Collaboration between the King Hussein Institute and my Department, including our National Cancer Institute, should speed the process of establishing the infrastructure needed to support clinical trials in the Middle East. This conference is an example of that collaboration. We might also be able to provide additional training or perhaps collaborate on joint clinical trials.

The United States should be able to help in another way as well. In the past few months, we have begun establishing — for the first time ever — a global presence for our Food and Drug Administration. The FDA is part of my Department, and for the past year I’ve been working to open offices of the FDA in countries that import goods to the United States.

We will open the first FDA offices this year in China and India. We will also open regional FDA offices this year in Europe and Latin America. We hope to open a regional office here in Amman sometime next year.

The FDA experts in these offices will be able to work with governments and producers to assure that products exported to the U.S. meet U.S. standards. They will also be able to advise researchers here on the conduct of clinical trials, so that the trials you conduct here won’t have to be repeated in the United States.

There’s still work to be done to get these offices operational. But I’m confident things will move ahead as planned.

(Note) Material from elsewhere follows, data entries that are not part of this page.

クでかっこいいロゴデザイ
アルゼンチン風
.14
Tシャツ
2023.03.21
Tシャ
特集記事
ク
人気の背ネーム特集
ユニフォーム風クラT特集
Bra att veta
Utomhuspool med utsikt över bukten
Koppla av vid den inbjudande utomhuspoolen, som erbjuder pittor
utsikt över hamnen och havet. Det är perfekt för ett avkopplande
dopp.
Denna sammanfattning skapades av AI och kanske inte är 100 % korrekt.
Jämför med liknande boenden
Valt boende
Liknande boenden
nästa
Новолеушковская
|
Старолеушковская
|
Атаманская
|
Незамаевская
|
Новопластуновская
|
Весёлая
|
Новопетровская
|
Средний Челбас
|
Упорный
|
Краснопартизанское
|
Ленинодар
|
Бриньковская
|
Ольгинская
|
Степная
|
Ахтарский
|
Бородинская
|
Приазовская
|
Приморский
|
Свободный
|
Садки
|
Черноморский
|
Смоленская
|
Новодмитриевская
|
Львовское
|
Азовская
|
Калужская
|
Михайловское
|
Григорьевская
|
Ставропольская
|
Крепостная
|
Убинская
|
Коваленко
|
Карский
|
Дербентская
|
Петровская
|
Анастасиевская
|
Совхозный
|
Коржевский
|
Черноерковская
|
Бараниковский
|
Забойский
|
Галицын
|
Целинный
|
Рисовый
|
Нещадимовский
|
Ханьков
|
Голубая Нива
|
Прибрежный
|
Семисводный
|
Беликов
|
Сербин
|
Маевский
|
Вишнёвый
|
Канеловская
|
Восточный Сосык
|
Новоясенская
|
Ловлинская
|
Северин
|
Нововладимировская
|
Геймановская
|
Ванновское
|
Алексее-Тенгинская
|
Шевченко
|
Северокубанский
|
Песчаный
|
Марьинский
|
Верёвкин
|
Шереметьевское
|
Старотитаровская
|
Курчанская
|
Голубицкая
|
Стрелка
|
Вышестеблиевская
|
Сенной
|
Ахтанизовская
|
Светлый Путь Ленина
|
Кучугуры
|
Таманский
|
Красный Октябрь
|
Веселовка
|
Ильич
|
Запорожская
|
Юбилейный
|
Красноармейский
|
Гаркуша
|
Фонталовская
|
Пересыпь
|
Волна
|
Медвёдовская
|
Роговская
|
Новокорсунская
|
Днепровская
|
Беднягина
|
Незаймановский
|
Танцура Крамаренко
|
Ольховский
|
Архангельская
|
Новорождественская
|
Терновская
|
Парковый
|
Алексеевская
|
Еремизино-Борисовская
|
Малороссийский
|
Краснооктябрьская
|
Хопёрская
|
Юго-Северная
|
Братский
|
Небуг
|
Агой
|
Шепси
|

You have an impressive line-up of speakers to tell you more about the issues I have just touched upon. I’m sure your time here will be well spent. Congratulations on making this first Clinical Trials Conference a success.

Though my own time in office will end in January, I trust that our health partnership with Jordan will continue to bring our countries together, improve the lives of people both here and at home, and further His Majesty’s vision of Jordan as a leader in health care in the Middle East.